[go: up one dir, main page]
More Web Proxy on the site http://driver.im/

Google Cloud Platform (GCP)

Google Cloud Platform’s Natural Language API lets users derive insights from unstructured text using Google machine learning. The procedures in this chapter act as a wrapper around calls to this API to extract entities, categories, or sentiment from text stored as node properties.

Each procedure has two modes:

  • Stream - returns a map constructed from the JSON returned from the API

  • Graph - creates a graph or virtual graph based on the values returned by the API

The procedures described in this chapter make API calls and subsequent updates to the database on the calling thread. If we want to make parallel requests to the API and avoid out of memory errors from keeping too much transaction state in memory while running procedures that write to the database, see Batching Requests.

At the moment, GCP Natural Language API supports text input in more than 10 languages. For better results, make sure that your text is one of the supported languages by Natural Language API. If we input a text of an unsupported language, you might get a "HTTP response code: 400" error.

Procedure Overview

The procedures are described below:

Qualified Name Type Release

apoc.nlp.gcp.entities.graph

Creates a (virtual) entity graph for provided text

Procedure

Apoc Extended

apoc.nlp.gcp.entities.stream

Returns a stream of entities for provided text

Procedure

Apoc Extended

apoc.nlp.gcp.classify.graph

Classifies a document into categories.

Procedure

Apoc Extended

apoc.nlp.gcp.classify.stream

Classifies a document into categories.

Procedure

Apoc Extended

Entity Extraction

The entity extraction procedures (apoc.nlp.gcp.entities.*) are wrappers around the documents.analyzeEntities method of the Google Natural Language API. This API method finds named entities (currently proper names and common nouns) in the text along with entity types, salience, mentions for each entity, and other properties.

The procedures are described below:

signature

apoc.nlp.gcp.entities.stream(source :: ANY?, config = {} :: MAP?) :: (node :: NODE?, value :: MAP?, error :: MAP?)

apoc.nlp.gcp.entities.graph(source :: ANY?, config = {} :: MAP?) :: (graph :: MAP?)

The procedures support the following config parameters:

Table 1. Config parameters
name type default description

key

String

null

API Key for Google Natural Language API

nodeProperty

String

text

The property on the provided node that contains the unstructured text to be analyzed

In addition, apoc.nlp.gcp.entities.graph supports the following config parameters:

Table 2. Config parameters
name type default description

scoreCutoff

Double

0.0

Lower limit for the salience score of an entity to be present in the graph. Value must be between 0 and 1.

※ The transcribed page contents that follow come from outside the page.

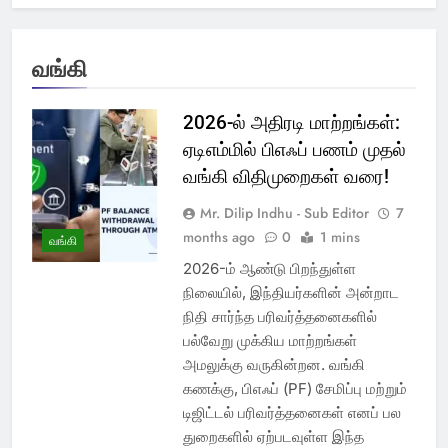
வங்கி
2026-ல் அதிரடி மாற்றங்கள்:
ஏடிஎம்மில் பிஎஃப் பணம் முதல்
வங்கி விதிமுறைகள் வரை!
Mr. Dilip Indhu - Sub Editor
7
months ago
0
1 mins
வங்கி
2026-ம் ஆண்டு பிறந்துள்ள
நிலையில், இந்தியர்களின் அன்றாட
நிதி சார்ந்த பரிவர்த்தனைகளில்
பல்வேறு முக்கிய மாற்றங்கள்
அமலுக்கு வருகின்றன. வங்கி
கணக்கு, பிஎஃப் (PF) சேமிப்பு மற்றும்
டிஜிட்டல் பரிவர்த்தனைகள் எனப் பல
துறைகளில் ஏற்படவுள்ள இந்த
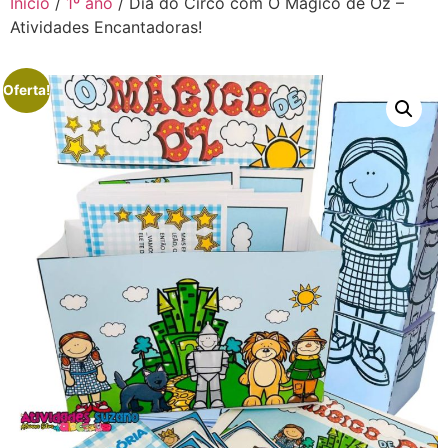
Início
/
1º ano
/ Dia do Circo com O Mágico de Oz –
Atividades Encantadoras!
Oferta!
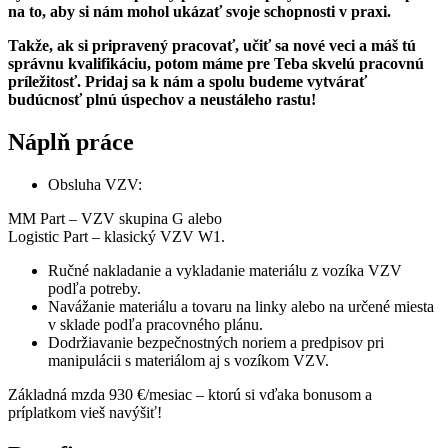
na to, aby si nám mohol ukázať svoje schopnosti v praxi.
Takže, ak si pripravený pracovať, učiť sa nové veci a máš tú
správnu kvalifikáciu, potom máme pre Teba skvelú pracovnú
príležitosť. Pridaj sa k nám a spolu budeme vytvárať
budúcnosť plnú úspechov a neustáleho rastu!
Náplň práce
Obsluha VZV:
MM Part – VZV skupina G alebo
Logistic Part – klasický VZV W1.
Ručné nakladanie a vykladanie materiálu z vozíka VZV
podľa potreby.
Navážanie materiálu a tovaru na linky alebo na určené miesta
v sklade podľa pracovného plánu.
Dodržiavanie bezpečnostných noriem a predpisov pri
manipulácii s materiálom aj s vozíkom VZV.
Základná mzda 930 €/mesiac – ktorú si vďaka bonusom a
príplatkom vieš navýšiť!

Salience is an indicator of the importance or centrality of that entity to the entire document text. Scores closer to 0 are less salient, while scores closer to 1.0 are highly salient.

write

Boolean

false

persist the graph of entities

writeRelationshipType

String

ENTITY

relationship type for relationships from source node to entity nodes

writeRelationshipProperty

String

score

relationship property for relationships from source node to entity nodes

Streaming mode
CALL apoc.nlp.gcp.entities.stream(source:Node or List<Node>, {
  key: String,
  nodeProperty: String
})
YIELD value
Graph mode
CALL apoc.nlp.gcp.entities.graph(source:Node or List<Node>, {
  key: String,
  nodeProperty: String,
  scoreCutoff: Double,
  writeRelationshipType: String,
  writeRelationshipProperty: String,
  write: Boolean
})
YIELD graph

Classification

The entity extraction procedures (apoc.nlp.gcp.classify.*) are wrappers around the documents.classifyText method of the Google Natural Language API. This API method classifies a document into categories.

The procedures are described below:

signature

apoc.nlp.gcp.classify.stream(source :: ANY?, config = {} :: MAP?) :: (node :: NODE?, value :: MAP?, error :: MAP?)

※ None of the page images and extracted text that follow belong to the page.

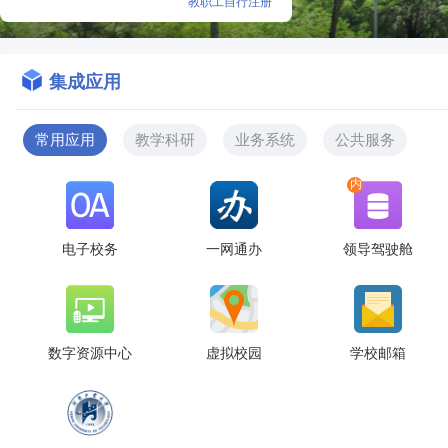
教职工自行注册
集成应用
常用应用
教学科研
业务系统
公共服务
内
电子校务
一网通办
领导驾驶舱
数字资源中心
虚拟校园
学校邮箱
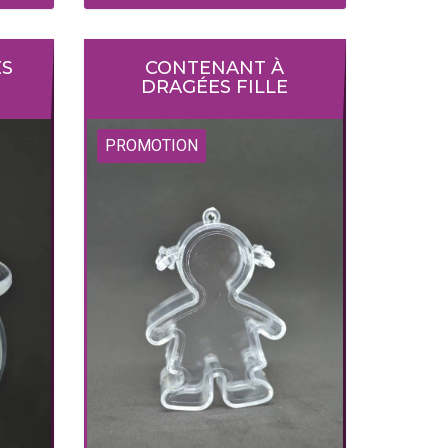
ES
CONTENANT À
DRAGÉES FILLE
PROMOTION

apoc.nlp.gcp.classify.graph(source :: ANY?, config = {} :: MAP?) :: (graph :: MAP?)

The procedures support the following config parameters:

Table 3. Config parameters
name type default description

key

String

null

API Key for Google Natural Language API

nodeProperty

String

text

The property on the provided node that contains the unstructured text to be analyzed

In addition, apoc.nlp.gcp.classify.graph supports the following config parameters:

Table 4. Config parameters
name type default description

scoreCutoff

Double

0.0

Lower limit for the confidence score of a category to be present in the graph. Value must be between 0 and 1.

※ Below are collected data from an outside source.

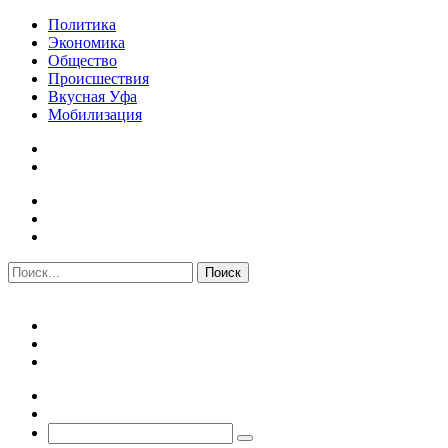
Политика
Экономика
Общество
Происшествия
Вкусная Уфа
Мобилизация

Confidence is a number representing how certain the classifier is that this category represents the given text.

write

Boolean

false

persist the graph of entities

writeRelationshipType

String

CATEGORY

relationship type for relationships from source node to category nodes

writeRelationshipProperty

String

score

relationship property for relationships from source node to category nodes

Streaming mode
CALL apoc.nlp.gcp.classify.stream(source:Node or List<Node>, {
  key: String,
  nodeProperty: String
})
YIELD value
Graph mode
CALL apoc.nlp.gcp.classify.graph(source:Node or List<Node>, {
  key: String,
  nodeProperty: String,
  scoreCutoff: Double,
  writeRelationshipType: String,
  writeRelationshipProperty: String,
  write: Boolean
})
YIELD graph

Install Dependencies

The NLP procedures have dependencies on Kotlin and client libraries that are not included in the APOC Extended library.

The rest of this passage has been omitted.